Steamy Windows - not the only effect of condensation


Condensation is largely the consequence of today’s improved standards of insulation and draught proofing, particularly when older properties have been upgraded. Lack of adequate ventilation allied to modern occupancy lifestyles in terms of cooking, washing and bathing can lead to a build-up of excessive humidity and moisture.

This leads to condensation forming on cooler surfaces, particularly in areas with little air circulation. The result can be peeling decorations, unhealthy living conditions, unsightly mould growth and damage to fabrics and clothing.

The ability of air to hold water vapour increases with temperature. Condensation arises when the air is fully saturated and 100% relative humidity (dew point) is reached. Then any air in contact with colder surfaces will cool and release moisture in the form of water droplets.

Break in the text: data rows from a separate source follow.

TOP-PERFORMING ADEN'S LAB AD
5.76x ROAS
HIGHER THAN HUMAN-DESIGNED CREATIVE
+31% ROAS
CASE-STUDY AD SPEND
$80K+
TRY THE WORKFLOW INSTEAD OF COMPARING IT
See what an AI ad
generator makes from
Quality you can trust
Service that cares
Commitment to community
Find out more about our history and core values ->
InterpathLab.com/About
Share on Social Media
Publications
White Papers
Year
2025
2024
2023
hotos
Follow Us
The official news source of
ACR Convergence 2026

Air with a high moisture content will have a high vapour pressure. Water vapour does not always condense in the room of it’s source and as a gas will move through the property seeking pressure equalisation with the colder air outside.

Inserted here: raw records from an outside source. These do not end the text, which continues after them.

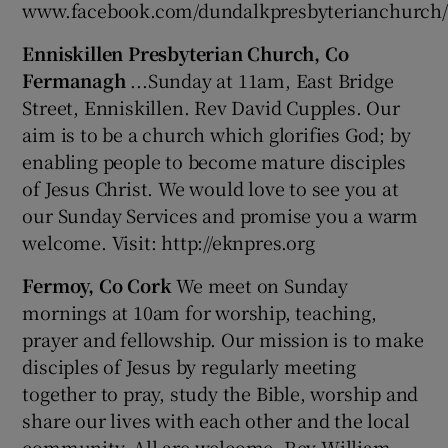
www.facebook.com/dundalkpresbyterianchurch/
Enniskillen Presbyterian Church, Co
Fermanagh
...Sunday at 11am, East Bridge
Street, Enniskillen. Rev David Cupples. Our
aim is to be a church which glorifies God; by
enabling people to become mature disciples
of Jesus Christ. We would love to see you at
our Sunday Services and promise you a warm
welcome. Visit: http://eknpres.org
Fermoy, Co Cork
We meet on Sunday
mornings at 10am for worship, teaching,
prayer and fellowship. Our mission is to make
disciples of Jesus by regularly meeting
together to pray, study the Bible, worship and
share our lives with each other and the local
community. All are welcome. Rev William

Building materials vary in their heat conduction capabilities and so their capacity to stop surface condensation forming.

Various general measures can be adopted to help alleviate the problem of condensation, including:

 Reduce sources of excess moisture (eg. drying clothes indoors, keeping lids on saucepans, venting tumble driers, etc).
 Improve ventilation and air circulation (eg. open windows, utilise kitchen and bathroom extractor fans, keep furniture and clothing clear of external walls, etc).
 Improve heating and maintain constant levels.
 Improve levels of insulation and, therefore, increase surface temperatures.

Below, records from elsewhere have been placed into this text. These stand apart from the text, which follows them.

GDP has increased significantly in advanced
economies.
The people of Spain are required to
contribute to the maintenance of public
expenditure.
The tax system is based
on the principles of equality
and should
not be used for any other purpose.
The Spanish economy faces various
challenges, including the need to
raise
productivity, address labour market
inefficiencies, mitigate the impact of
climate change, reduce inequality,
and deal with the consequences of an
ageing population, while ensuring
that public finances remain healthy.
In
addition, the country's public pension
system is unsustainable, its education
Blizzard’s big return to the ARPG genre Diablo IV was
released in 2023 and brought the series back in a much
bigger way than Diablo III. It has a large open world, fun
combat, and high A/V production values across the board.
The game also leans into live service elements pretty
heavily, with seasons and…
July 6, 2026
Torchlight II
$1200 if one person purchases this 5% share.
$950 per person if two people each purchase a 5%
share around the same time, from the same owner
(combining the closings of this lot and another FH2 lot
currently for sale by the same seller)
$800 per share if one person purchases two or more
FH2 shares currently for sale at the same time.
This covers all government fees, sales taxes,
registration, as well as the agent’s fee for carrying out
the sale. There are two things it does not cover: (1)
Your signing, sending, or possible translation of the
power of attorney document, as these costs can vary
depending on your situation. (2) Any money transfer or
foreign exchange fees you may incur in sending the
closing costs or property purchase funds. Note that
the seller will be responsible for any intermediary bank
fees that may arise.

Should condensation problems persist, it may be necessary to consider the installation of a mechanical condensation control - ranging from extract ventilation to bathrooms to full house positive input ventilation systems. Our surveyors can advise on the most appropriate solutions which vary from property to property.

Condensation is often misdiagnosed as rising damp or water penetration by inexperienced/ unscrupulous contractors and extensive unnecessary remedial works recommended.